(Beginning of INPUT RECORDS)

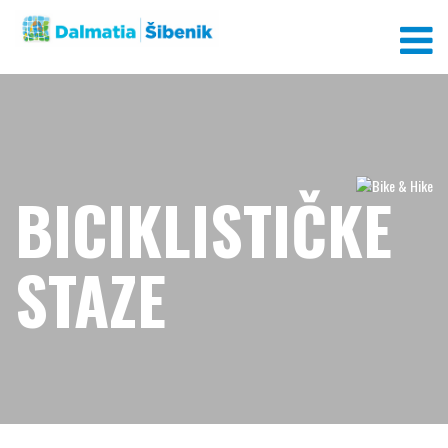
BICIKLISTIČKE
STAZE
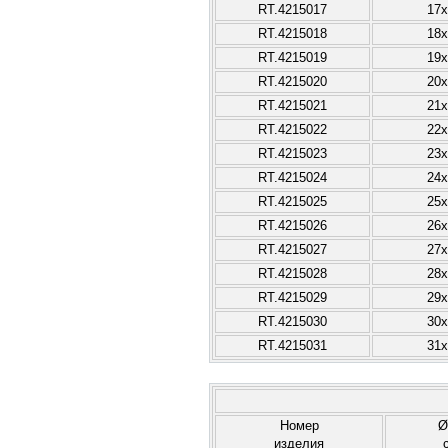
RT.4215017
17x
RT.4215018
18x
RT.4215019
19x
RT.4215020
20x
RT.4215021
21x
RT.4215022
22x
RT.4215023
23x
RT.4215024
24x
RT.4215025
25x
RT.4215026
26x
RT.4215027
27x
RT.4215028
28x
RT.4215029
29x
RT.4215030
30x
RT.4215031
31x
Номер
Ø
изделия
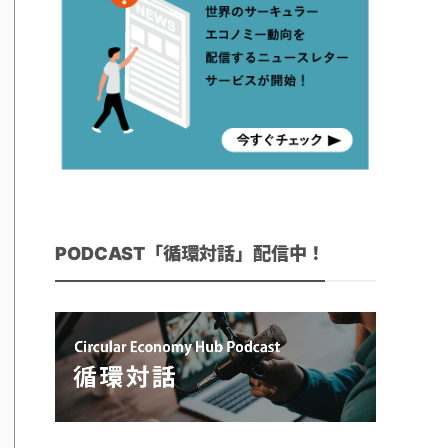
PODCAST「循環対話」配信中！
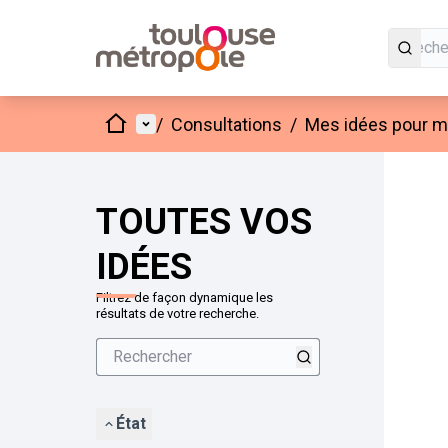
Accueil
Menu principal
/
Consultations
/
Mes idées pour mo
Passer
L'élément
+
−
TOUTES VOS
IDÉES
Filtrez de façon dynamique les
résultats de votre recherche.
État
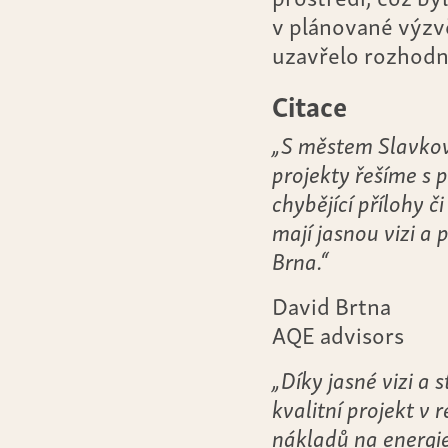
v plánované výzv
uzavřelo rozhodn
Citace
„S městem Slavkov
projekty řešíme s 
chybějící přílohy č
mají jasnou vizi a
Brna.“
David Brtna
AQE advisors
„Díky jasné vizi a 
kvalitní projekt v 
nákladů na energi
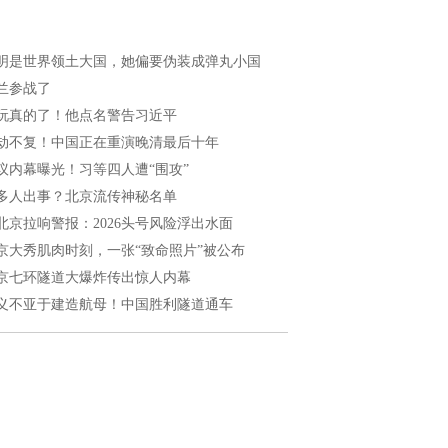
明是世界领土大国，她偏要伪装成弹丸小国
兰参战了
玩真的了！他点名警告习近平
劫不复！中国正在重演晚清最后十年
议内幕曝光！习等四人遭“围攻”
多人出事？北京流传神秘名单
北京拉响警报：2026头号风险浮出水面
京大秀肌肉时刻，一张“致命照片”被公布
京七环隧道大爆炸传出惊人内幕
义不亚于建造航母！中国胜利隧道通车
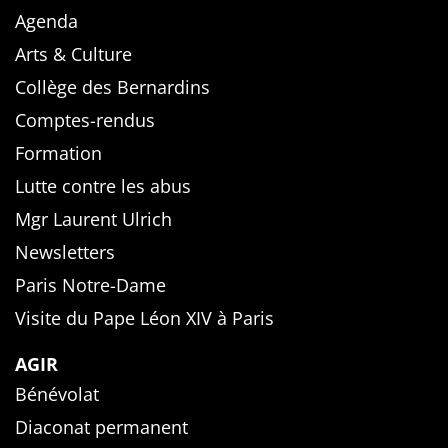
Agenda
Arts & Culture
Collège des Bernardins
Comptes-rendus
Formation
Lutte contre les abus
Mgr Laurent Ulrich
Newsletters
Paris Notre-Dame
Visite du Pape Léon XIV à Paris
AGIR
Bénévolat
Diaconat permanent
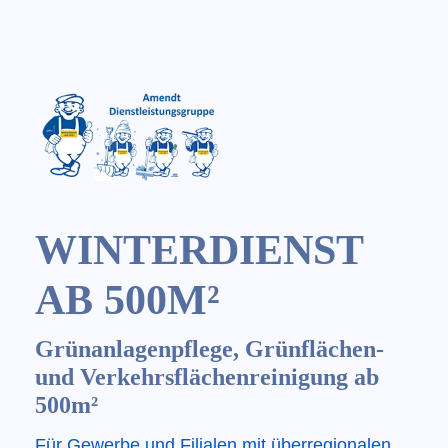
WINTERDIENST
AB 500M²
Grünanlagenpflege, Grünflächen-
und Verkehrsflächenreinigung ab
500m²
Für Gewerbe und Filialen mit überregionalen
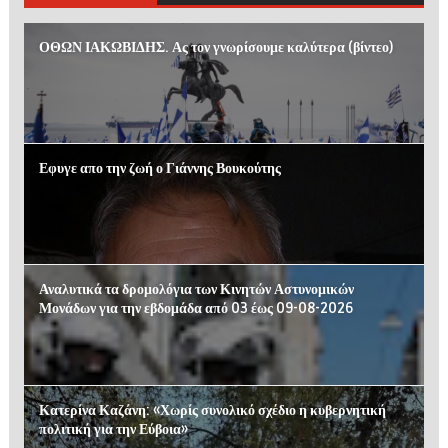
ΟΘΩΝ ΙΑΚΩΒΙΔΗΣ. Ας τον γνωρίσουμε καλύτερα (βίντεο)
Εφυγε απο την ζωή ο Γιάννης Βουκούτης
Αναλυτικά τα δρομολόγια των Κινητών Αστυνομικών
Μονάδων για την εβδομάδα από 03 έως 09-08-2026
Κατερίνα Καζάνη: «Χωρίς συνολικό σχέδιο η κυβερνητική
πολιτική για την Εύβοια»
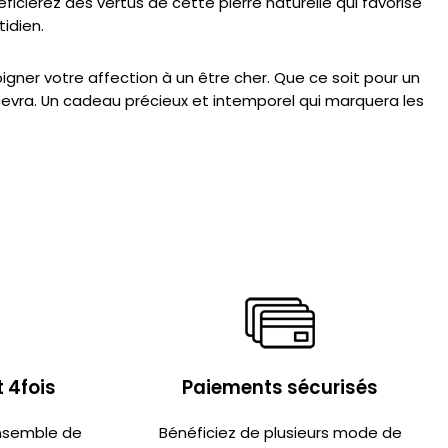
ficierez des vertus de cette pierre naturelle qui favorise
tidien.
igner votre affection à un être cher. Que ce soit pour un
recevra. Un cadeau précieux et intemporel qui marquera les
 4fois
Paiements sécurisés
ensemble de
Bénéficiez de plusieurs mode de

(End of INPUT RECORDS)

* **REQUIRED ACTION**:
Using the data above, tally each line that has the string "Paris" and report only the sum.

* **OUTPUT BELOW**:
2